Simplicity has always been the Palm's greatest asset. Since its introduction, stability and ease-of-use have ensured its position as the dominant digital assistant.
Ironically, that simplicity is shaping as its greatest enemy. With rivals, particularly the Compaq iPaq, now boasting not just bright colour, multimedia and fast wireless connections, the Palm has a lot to live up to.
In January, after a two-year wait for wireless connectivity, Asian Palm users at last got the chance to use wireless modems with their hand-helds, and now we also have voice. But still I feel short-changed.
I have spent the past two weeks carrying around the CarpeDiemV, from Hong Kong's RealVision, the OhFish V51 from Taiwan's Oh Fish Communications, and the latest to hit the market, the Ubinetics GA100, from Britain.
This new generation of Palm GSM modules has been late coming, but it has much to recommend. From now on, any PDA without built in telephony is going to look dumb. E-mail, news, trading and communication are within a few clicks, wherever you happen to be.

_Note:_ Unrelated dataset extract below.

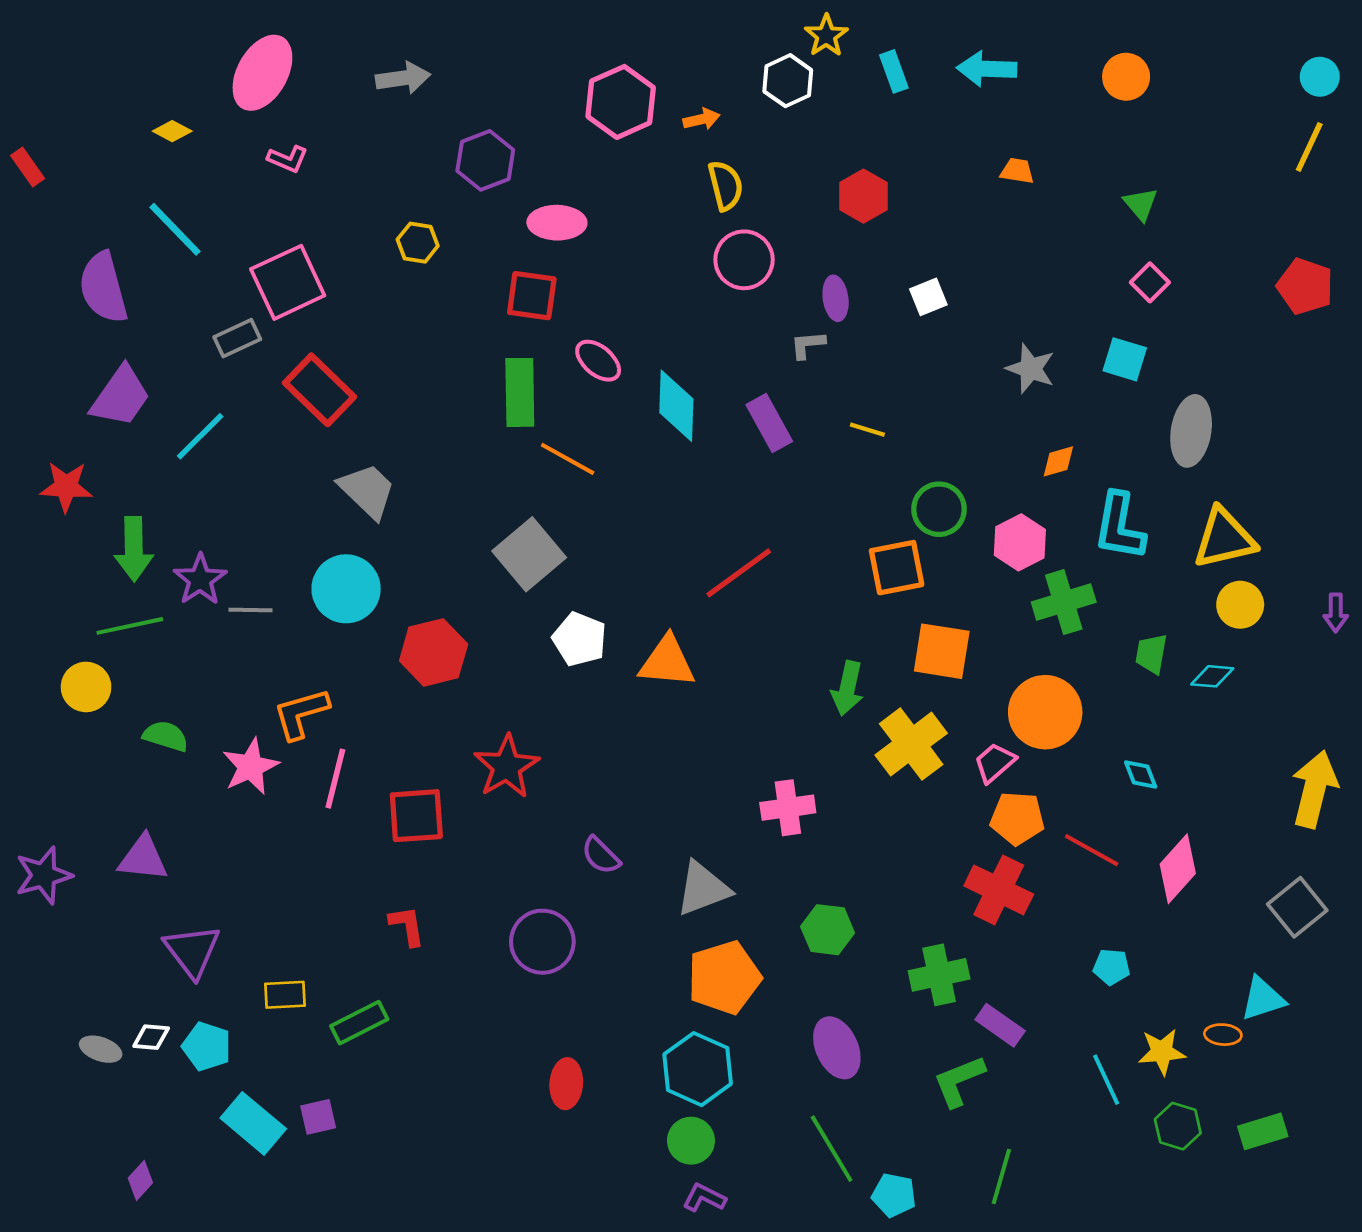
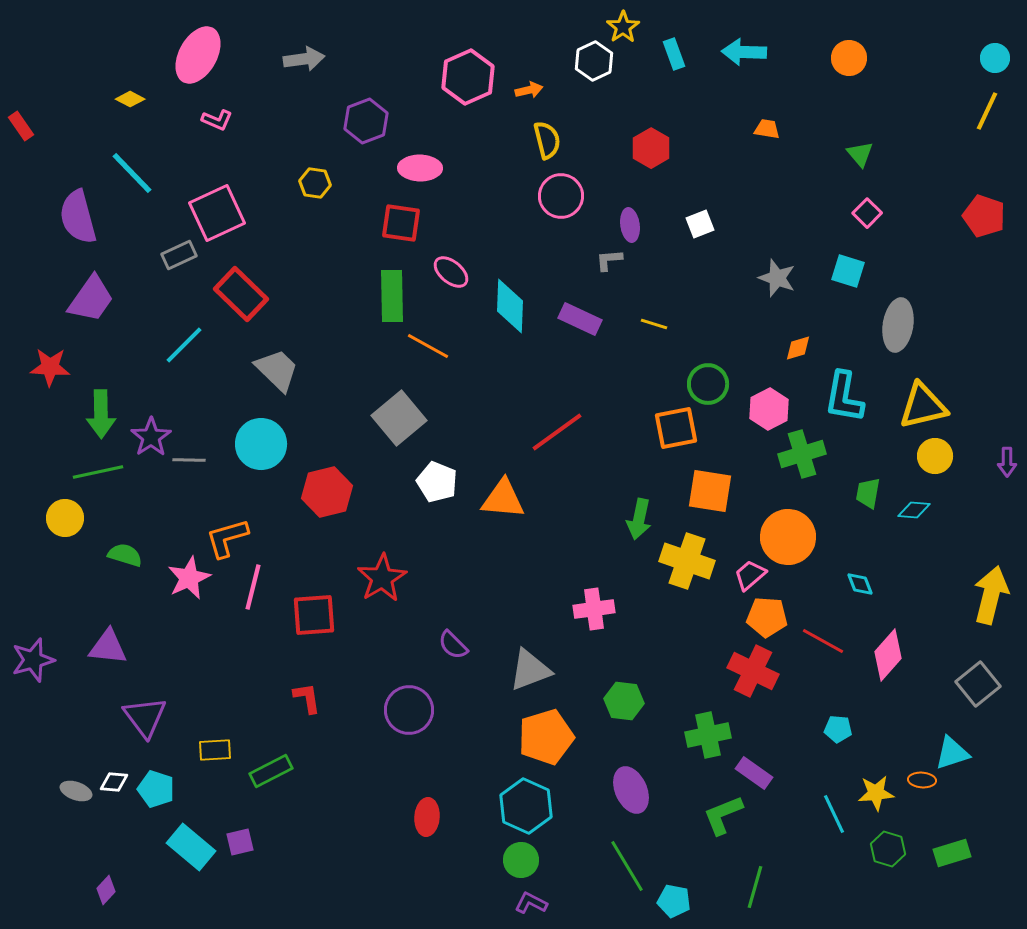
purple rectangle: (769, 423) -> (580, 319), turned -36
cyan line: (200, 436) -> (184, 345), moved
yellow cross: (911, 744) -> (687, 561), turned -34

The downside is that these three GSM phone/modem modules have arrived just when most of us are gearing up for the arrival of GPRS - the always-on Internet.
Considering the fact that these phones sell for about HK$3,000, it is unlikely they will make a dent in the consumer market. Where you can already see these gadgets deployed is in the sales force, support and other mobile workers.